Revista La Flamenca. David Plaza Cervantes. 13/12/2024. ©revistalaflamenca/David Plaza Cervantes
Es traspasar el umbral de la pequeña y gruesa puerta de madera del tablao de la calle de la Morería, el más famoso de la ciudad de Las Vistillas, y es trasladarse a otro mundo, a otra época en la que tantos y tantos ilustres visitantes se han quedado extasiados ante un arte eterno y universal desde su inauguración en 1956.
El motivo del acto es doble: la presentación de la programación especial navideña y la celebración de la renovación de la codiciada estrella “Michelín 2025”, fruto del trabajo del chef David García y de su numeroso equipo, casi tantos como espectadores.
En una primera charla, intervienen Salomé Ramírez (bailaora jerezana), Eduardo Guerrero (bailaor y coreógrafo gaditano) y la anfitriona Blanca del Rey, cuya Medalla de Oro de las Bellas Artes nos evita alargar su presentación. Modera su hijo Juanma del Rey, cuyo trabajo al frente del Corral es digno de admiración. Tras unas palabras de elogio y agradecimiento al enorme equipo artístico, técnico y gastronómico, que han llevado al Corral a lo más alto, comienza el espectáculo.
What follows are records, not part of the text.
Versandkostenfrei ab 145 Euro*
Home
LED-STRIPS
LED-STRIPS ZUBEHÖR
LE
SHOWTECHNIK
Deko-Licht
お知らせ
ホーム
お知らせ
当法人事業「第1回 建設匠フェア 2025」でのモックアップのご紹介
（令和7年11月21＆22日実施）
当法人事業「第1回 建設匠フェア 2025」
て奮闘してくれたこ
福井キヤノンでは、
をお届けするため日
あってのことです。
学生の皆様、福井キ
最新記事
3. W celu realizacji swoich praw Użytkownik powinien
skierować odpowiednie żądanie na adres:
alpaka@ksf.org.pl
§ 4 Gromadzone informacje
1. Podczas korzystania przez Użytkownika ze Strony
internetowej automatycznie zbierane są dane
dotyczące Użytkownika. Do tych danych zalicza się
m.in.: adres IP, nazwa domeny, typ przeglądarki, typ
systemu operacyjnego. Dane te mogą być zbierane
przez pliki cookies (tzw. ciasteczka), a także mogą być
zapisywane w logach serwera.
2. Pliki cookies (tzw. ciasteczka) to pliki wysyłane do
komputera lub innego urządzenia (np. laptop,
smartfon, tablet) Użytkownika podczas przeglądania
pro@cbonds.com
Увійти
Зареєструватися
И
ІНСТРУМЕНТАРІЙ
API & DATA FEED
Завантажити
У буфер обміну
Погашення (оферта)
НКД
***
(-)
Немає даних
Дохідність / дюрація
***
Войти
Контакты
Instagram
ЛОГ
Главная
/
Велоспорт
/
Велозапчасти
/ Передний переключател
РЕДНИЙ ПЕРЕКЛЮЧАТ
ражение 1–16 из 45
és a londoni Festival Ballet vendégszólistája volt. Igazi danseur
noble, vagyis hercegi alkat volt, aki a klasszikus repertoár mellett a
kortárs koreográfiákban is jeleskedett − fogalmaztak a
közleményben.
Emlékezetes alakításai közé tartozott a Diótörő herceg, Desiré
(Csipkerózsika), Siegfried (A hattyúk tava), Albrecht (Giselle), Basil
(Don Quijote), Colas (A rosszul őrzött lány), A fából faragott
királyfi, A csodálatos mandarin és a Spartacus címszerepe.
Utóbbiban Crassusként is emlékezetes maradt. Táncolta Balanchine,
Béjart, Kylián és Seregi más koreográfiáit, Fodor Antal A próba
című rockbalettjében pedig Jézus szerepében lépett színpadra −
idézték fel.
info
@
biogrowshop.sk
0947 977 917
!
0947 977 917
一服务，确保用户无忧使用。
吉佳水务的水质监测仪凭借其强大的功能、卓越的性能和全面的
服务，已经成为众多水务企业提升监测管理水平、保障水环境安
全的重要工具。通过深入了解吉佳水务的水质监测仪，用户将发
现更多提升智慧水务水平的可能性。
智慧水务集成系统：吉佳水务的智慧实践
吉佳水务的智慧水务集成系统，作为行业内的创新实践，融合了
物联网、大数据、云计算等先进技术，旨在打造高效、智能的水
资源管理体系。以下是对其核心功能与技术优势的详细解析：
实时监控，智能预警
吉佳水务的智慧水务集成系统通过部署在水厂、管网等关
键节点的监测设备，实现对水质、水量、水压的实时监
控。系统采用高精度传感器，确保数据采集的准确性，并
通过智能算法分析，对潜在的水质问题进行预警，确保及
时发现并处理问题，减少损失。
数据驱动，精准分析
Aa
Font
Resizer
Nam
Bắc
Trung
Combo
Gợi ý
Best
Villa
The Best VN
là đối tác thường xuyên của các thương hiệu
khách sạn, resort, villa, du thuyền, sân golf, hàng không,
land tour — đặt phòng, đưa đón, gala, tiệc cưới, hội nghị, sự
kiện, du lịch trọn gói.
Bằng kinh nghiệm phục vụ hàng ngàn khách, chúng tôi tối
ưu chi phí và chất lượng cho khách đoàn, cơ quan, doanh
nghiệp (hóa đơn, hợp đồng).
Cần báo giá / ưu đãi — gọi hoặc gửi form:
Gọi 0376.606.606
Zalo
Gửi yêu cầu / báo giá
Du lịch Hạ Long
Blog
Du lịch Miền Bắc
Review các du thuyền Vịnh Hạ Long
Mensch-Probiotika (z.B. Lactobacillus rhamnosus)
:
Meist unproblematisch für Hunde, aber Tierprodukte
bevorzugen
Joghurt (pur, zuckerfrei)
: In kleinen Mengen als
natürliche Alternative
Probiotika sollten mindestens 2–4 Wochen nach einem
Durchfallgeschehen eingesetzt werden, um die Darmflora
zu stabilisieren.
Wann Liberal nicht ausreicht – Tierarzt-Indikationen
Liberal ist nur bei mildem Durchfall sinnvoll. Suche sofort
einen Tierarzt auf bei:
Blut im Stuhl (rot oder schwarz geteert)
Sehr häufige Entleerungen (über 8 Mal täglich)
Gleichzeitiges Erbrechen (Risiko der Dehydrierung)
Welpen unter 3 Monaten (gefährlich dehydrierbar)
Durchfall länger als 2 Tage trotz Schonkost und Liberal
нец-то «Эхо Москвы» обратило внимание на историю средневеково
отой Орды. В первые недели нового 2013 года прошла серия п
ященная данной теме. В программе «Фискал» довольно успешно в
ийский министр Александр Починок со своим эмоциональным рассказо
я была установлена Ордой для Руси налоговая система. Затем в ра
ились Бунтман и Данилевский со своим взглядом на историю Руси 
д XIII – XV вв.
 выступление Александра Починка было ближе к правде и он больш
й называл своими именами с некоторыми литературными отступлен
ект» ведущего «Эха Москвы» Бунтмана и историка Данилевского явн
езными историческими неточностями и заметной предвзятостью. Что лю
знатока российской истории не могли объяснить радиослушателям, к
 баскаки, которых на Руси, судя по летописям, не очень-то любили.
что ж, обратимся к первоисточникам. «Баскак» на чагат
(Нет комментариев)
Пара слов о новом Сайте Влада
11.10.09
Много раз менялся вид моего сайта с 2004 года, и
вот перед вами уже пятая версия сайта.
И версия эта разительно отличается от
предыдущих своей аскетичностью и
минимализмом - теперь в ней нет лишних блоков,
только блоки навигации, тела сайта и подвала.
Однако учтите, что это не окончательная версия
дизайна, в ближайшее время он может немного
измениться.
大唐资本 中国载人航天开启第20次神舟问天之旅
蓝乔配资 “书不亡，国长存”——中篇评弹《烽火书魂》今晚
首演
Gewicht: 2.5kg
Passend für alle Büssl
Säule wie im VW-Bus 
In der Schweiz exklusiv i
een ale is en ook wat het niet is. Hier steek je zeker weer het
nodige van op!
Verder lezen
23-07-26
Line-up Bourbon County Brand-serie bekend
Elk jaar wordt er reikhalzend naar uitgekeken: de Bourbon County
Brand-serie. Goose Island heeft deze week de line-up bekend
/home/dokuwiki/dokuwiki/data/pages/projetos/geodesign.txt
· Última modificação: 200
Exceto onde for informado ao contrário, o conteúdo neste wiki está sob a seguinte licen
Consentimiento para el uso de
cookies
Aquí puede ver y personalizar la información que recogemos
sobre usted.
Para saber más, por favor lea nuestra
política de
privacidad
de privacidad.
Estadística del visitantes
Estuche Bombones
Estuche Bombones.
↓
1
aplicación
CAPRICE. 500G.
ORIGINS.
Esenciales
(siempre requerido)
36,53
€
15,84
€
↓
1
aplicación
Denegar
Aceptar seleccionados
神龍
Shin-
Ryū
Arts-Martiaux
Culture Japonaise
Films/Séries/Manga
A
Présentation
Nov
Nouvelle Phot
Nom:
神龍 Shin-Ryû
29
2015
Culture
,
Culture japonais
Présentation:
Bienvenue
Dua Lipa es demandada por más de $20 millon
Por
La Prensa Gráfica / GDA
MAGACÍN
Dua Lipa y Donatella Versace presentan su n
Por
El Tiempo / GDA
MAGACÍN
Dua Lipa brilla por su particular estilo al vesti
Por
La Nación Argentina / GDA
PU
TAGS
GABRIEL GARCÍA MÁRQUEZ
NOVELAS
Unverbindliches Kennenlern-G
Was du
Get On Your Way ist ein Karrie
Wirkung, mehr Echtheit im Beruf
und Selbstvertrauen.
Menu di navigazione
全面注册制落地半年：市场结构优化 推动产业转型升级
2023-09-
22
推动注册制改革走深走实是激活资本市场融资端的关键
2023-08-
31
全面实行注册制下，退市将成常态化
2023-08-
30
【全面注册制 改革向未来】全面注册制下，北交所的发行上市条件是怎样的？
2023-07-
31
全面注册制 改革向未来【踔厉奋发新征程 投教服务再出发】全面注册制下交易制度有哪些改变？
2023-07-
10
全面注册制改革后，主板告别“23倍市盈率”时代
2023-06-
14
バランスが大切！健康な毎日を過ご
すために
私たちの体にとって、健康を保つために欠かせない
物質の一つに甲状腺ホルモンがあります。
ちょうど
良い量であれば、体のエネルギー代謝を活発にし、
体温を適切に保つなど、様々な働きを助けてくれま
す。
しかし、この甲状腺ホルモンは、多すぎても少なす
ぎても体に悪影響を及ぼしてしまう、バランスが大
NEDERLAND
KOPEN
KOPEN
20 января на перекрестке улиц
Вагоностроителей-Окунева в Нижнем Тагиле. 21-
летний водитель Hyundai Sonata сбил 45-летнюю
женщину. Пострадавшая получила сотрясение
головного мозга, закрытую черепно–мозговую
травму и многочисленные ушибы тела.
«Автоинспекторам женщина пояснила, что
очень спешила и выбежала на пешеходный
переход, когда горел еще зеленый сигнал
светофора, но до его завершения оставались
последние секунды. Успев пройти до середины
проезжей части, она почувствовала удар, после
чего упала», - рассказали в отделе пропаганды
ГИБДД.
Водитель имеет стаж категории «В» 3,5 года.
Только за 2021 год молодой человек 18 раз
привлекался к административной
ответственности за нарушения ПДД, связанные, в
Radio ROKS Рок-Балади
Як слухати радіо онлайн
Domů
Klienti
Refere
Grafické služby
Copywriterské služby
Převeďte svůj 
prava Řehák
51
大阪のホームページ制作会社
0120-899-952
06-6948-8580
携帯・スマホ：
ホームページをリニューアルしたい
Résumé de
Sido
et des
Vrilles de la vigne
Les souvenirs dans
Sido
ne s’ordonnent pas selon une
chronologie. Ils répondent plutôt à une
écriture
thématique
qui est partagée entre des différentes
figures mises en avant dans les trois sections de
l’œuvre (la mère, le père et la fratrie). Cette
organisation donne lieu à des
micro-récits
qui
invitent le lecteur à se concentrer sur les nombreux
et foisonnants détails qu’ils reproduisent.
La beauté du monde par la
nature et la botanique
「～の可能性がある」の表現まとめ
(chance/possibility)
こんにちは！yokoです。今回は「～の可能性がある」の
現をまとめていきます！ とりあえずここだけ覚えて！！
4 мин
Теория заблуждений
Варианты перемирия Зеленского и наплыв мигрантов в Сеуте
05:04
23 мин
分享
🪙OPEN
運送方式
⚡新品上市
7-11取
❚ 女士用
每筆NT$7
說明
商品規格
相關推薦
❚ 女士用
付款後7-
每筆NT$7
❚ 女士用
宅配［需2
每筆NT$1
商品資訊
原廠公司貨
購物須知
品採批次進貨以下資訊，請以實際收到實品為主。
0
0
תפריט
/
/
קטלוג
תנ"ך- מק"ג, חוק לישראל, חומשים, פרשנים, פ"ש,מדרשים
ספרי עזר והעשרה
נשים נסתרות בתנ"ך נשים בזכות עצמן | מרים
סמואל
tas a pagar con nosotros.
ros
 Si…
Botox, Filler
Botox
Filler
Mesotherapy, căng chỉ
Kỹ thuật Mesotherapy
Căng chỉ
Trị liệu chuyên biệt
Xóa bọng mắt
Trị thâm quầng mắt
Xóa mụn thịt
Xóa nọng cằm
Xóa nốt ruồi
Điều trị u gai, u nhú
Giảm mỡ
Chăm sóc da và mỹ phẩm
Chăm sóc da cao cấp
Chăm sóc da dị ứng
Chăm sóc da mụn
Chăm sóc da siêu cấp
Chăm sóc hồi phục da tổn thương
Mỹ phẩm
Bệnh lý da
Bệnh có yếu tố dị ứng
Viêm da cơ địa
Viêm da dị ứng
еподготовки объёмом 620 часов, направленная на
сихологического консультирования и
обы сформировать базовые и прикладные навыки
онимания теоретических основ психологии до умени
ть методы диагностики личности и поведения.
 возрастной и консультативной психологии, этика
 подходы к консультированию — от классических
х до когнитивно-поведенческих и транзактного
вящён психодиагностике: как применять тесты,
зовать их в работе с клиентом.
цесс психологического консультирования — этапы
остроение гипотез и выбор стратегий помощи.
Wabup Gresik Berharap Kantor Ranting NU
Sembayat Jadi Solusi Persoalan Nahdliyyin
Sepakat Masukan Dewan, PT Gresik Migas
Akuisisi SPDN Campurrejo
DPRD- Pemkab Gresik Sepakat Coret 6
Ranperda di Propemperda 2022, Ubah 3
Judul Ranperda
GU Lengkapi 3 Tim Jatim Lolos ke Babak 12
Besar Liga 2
Hasta hace pocos años, era imposible asistir a una Zambomba Flamenca en la capital. Era una fiesta reservada a los patios andaluces, en la que los tradicionales villancicos se aflamencan, llevando a ritmos de tangos, bulerías, rumbas y tanguillos las letras religiosas y navideñas.
Salió al escenario del Corral un elenco jerezano, con cuatro cantaoras, dos guitarras, un cajón, y nada menos que Eduardo Guerrero. Cada cante fue jaleado por el resto del grupo, siempre rematado por la pataíta habitual. El último en intervenir fue Eduardo en su faceta tablao, con una técnica perfecta al servicio de una expresividad conomovedora. Lo hemos visto llenar enormes escenarios con sus bellísimas coreografías, pero en “La Catedral” toca bailar en su reducido espacio.
Y en la despedida final subió la gran Blanca del Rey. Su arte y su elegancia no sólo no decaen, sino que van a más. Bailó, cantó, se lo pasó en grande, y nos dejó a todos más que contentos y listos para…¿para qué?...con la fiesta se me había olvidado…para desear larga vida al Corral de la Morería.